Axitinib Monotherapy With Early Dynamic Contrast Enhanced Ultrasound Monitoring in Chemorefractory Third Line Metastatic Colorectal Cancer

Colorectal Cancer Clinical Trial

— AXMUS-C  

Official title:

A Phase II Double Blind, Randomised Controlled Trial of VEGF Inhibitor Axitinib Monotherapy With Early Dynamic Contrast Enhanced Ultrasound Monitoring in Chemorefractory Third Line Metastatic Colorectal Cancer

Clinical Trial Details — Status: Completed

Administrative data

• NCT number: NCT04355156
• Other study ID #: WS913975
• Secondary ID: 2011-002598-49
• Status: Completed
• Phase: Phase 2
• Start date: September 17, 2012
• Est. completion date: February 22, 2019

Study information

• Verified date: April 2020
• Source: Imperial College London
• Contact: n/a
• Is FDA regulated: No
• Study type: Interventional

Clinical Trial Summary

This is a study of Axitinib versus placebo as monotherapy for people with colorectal cancer who have liver metastases and who have relapsed within 6 months of their last chemotherapy regime.
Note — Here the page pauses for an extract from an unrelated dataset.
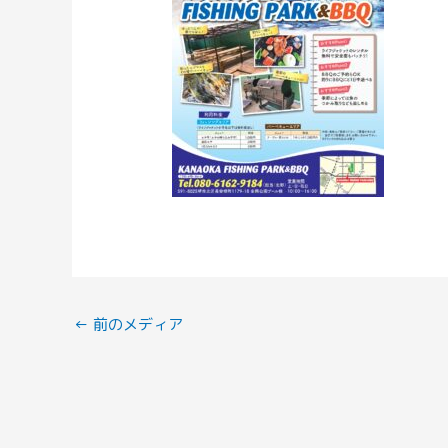
←
前のメディア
The research will also look at the potential of CEHPI (Contrast Enhanced Hepatic Perfusion Index) reduction, a technique developed for this research to measure the changes in how the blood vessels pump blood into the different liver metastases (tumours) and therefore to assess and predict response to treatment.

Description:

Colorectal cancer is the second most common cause of cancer death in the UK with an average 5-year survival of 50%. There is a lack of classical chemotherapy response in metastatic colorectal cancer with the approved drugs currently on the market, which has prompted the investigation of angiogenesis inhibitors as a new chemotherapeutic agent. Pre-clinical use of angiogenesis inhibitors with conventional cytotoxic chemotherapy has shown to have more effect, but so far these results have not been replicated in human studies. Furthermore, the toxicity profiles for these drugs when combined with chemotherapy has so far outweighed any benefit they may hold for patients. With this in mind, are we perhaps not dosing correctly? Would changing the dosing schedule optimise the balance between efficacy versus toxicity?
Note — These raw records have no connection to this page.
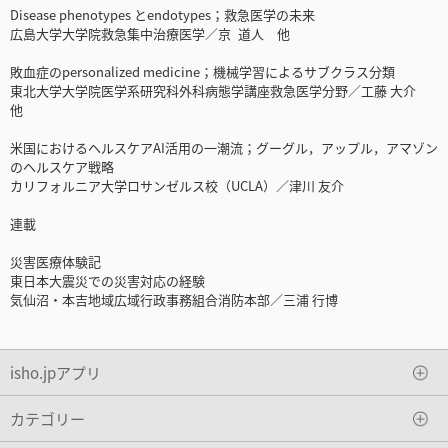
Disease phenotypes とendotypes；救急医学の未来
広島大学大学院救急集中治療医学／京 道人 他
敗血症のpersonalized medicine；機械学習によるサブクラス分類
東北大学大学院医学系研究科外科病態学講座救急医学分野／工藤 大介
他
米国におけるヘルスケアAI活用の一潮流；グーグル，アップル，アマゾン
のヘルスケア戦略
カリフォルニア大学ロサンゼルス校（UCLA）／津川 友介
連載
災害医療体験記
東日本大震災での災害対応の経験
気仙沼・本吉地域広域行政事務組合消防本部／三浦 行博
isho.jpアプリ
カテゴリー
AXMUS-C is a phase II randomised, placebo-controlled study testing the efficacy of the VEGF inhibitor, Axitinib, as monotherapy for patients with chemo-refractory colorectal cancer with liver metastases.

A-013736 (Axitinib) is a selective inhibitor of vascular endothelial growth factor (VEGF) receptors 1, 2 and 3, and is therefore classed as an angiogenesis inhibitor with VEGF receptors effectively being blocked and thus cannot stimulate the signalling pathway responsible for cell proliferation resulting in the growth of blood vessels to feed the tumour. Several studies in other solid tumours have shown that when taken orally the main side effect of Axitinib is fatigue, with 51% of subjects reporting varying grades of severity. Axitinib has been approved by the U.S. Food and Drug Administration (FDA) for the treatment of advanced renal cell carcinoma after failure of one prior systemic therapy. It has not been approved for colorectal cancer.

Additionally, the research will also assess the potential for early CEHPI (Contrast Enhanced Hepatic Perfusion Index) reduction to predict response to therapy with Axitinib, with the hypothesis being that patients with an early ≥20% reduction in CEHPI will have improved overall survival, compared to those who do not. Early relative reductions of over 20% has previously been shown to correlate with conventional stable disease and partial response by RECIST. [CEHPI] has been developed with the idea that it can identify responders to the anti-VEGF therapy much earlier than the conventionally used established RECIST method. It is a technique that measures the changes in how the blood vessels pump blood into the different liver metastases (tumours) and therefore can be used to assess and predict response to treatment, as it is known that arterialisation support the growth of malignant tumours in the liver whereas usually the portal vein supplies 70% of the blood to normal liver parenchyma. Contrast enhanced ultrasound differ from the standard ultrasound with the intravenous injection of 2mL of SonoVue before the Philips iu22 platform and a C5-1 transducer are used to record a one-minute cine loop.

Recruitment information / eligibility

• Status: Completed
• Enrollment: 52
• Est. completion date: February 22, 2019
• Est. primary completion date: February 22, 2019
• Accepts healthy volunteers: No
• Gender: All
• Age group: 18 Years and older

Eligibility

Inclusion Criteria:

Patients must meet all of the following inclusion criteria to be eligible for enrolment into the study:

• Histologically or cytologically confirmed adenocarcinoma of the colon or rectum with liver metastas(es). At least one of which should not have had any focal therapy including radiofrequency ablation, chemoembolization, ethanol or cryoablation.

• Failed at least 2 chemotherapy regimens in advanced disease.

• Evidence of unidimensionally measurable disease as defined by the Response Evaluation Criteria in Solid Tumors (RECIST).

• 18 years of age or older.

• ECOG performance status of 0 or 1.

• Resolution of all acute toxic effects of prior therapy e.g. radiotherapy or surgical procedure to NCI CTCv4 grade =1.

• Adequate organ function as defined by the following criteria:

Serum aspartate aminotransferase (AST; serum glutamic oxaloacetic transaminase [SGOT]) and serum alanine aminotransferase (ALT; serum glutamic pyruvic transaminase [SGPT]) =2.5 x upper limit of normal (ULN). For patients with liver metastases, <5 x ULN.

Total serum bilirubin <1.5 x ULN Serum albumin =3.0 g/dL Absolute neutrophil count =1500/µL Platelets =100,000/µL Haemoglobin =9.0 g/dL Serum creatinine =1.5 x ULN

• Signed and dated informed consent form

• Willingness and ability to comply with scheduled visits, treatment plans, laboratory tests, and other study procedures, including the completion of patient reported outcome measures.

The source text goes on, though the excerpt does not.